Bad For The Airlines, Good For The Air - Volcanic Chart Of The Day
- 19 Apr 2010 4:00 AM
The eruption of Iceland’s Eyjafjallajökull Volcano has wreaked havoc in Europe’s air traffic, but its environmental impacts are positive. As a result of the mass cancellation of flights a lot less carbon-dioxide is being let into the air than on a normal day.
According to calculations of www.informationisbeautiful.net, Eyjafjallajökull is emitting an estimated 15,000 tonnes of CO2 a day, against 344,109 tonnes emitted by aircraft on a normal day.
This is the environmental impact. On the other side, though, there are the loss revenues of the airlines, which the International Air Transport Association (IATA) conservatively estimates to exceed USD 200 million per day.
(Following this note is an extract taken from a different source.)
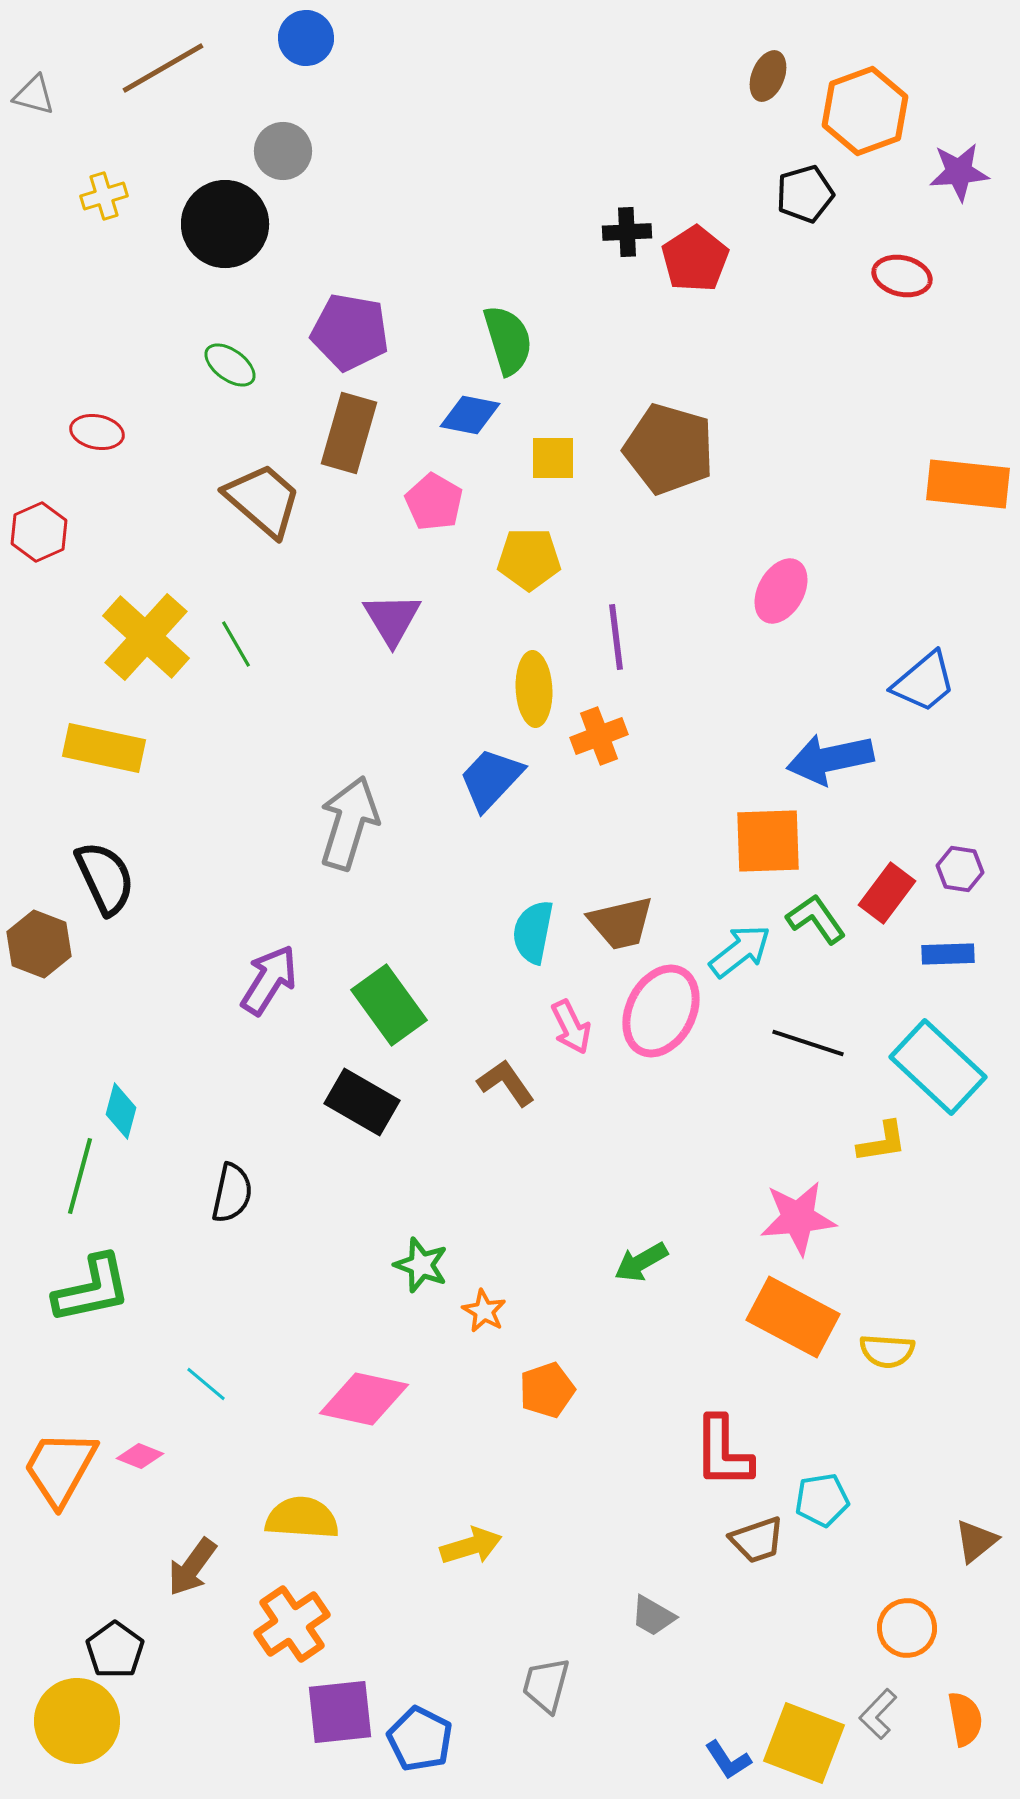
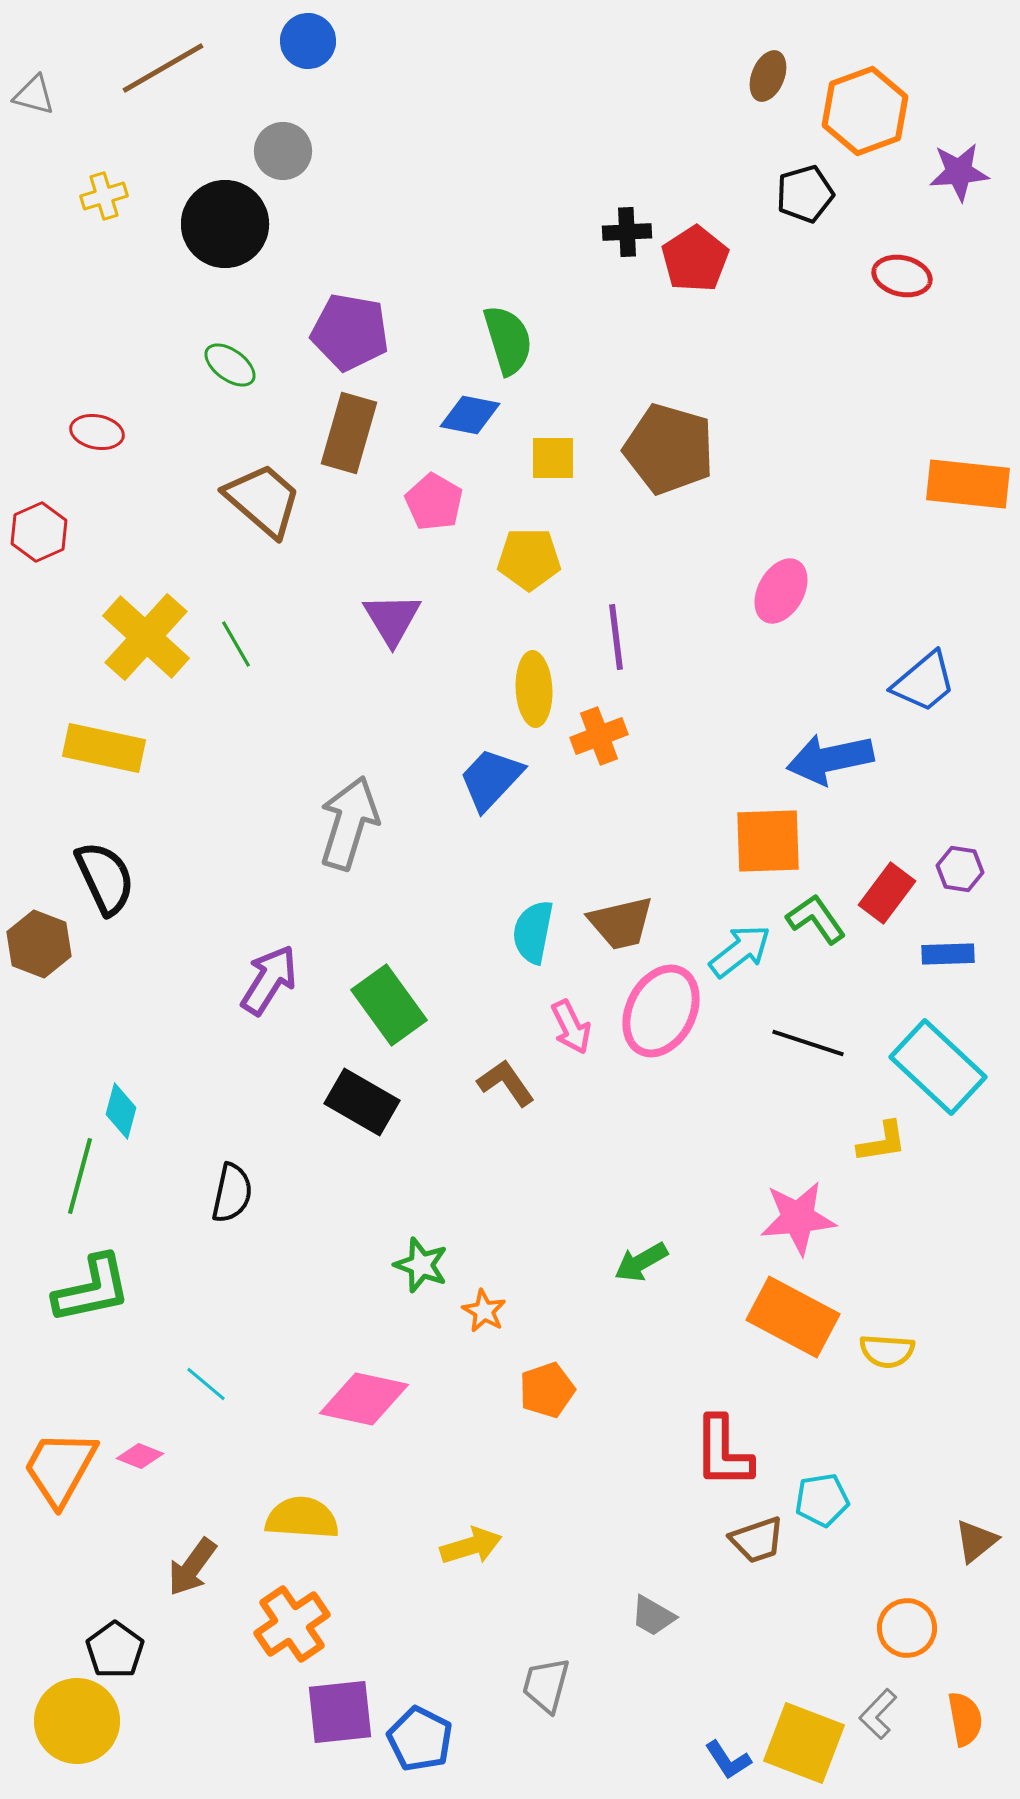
blue circle at (306, 38): moved 2 px right, 3 px down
Background to the emission estimate
Informationisbeautiful could not find a direct CO2 emissions figure for the Icelandic volcano but it did find an emissions figure for Sulphur Dioxide (SO2) - 3,000 tonnes a day. When Mount Pinatubo in the Philippines erupted in 1991, it emitted 42 million tonnes of CO2 and 17 million tonnes of SO2. That’s a CO2-to-SO2 ratio of 2.47:1
Applying that ratio to the 3,000 tonnes of SO2 emitted by Eyjafjallajoekull gave the figure of 7,412 tonnes of CO2 per day. That was the initial estimate, only a ballpark figure.
Then the Nordic Volcanological Institute of the University of Iceland sent some new figures to the site. They’ve measured the CO2:SO2 ratio as 5:1. So Eyjafjallajökull is emitting an estimated 15,000 tonnes of CO2 a day - twice the original estimate."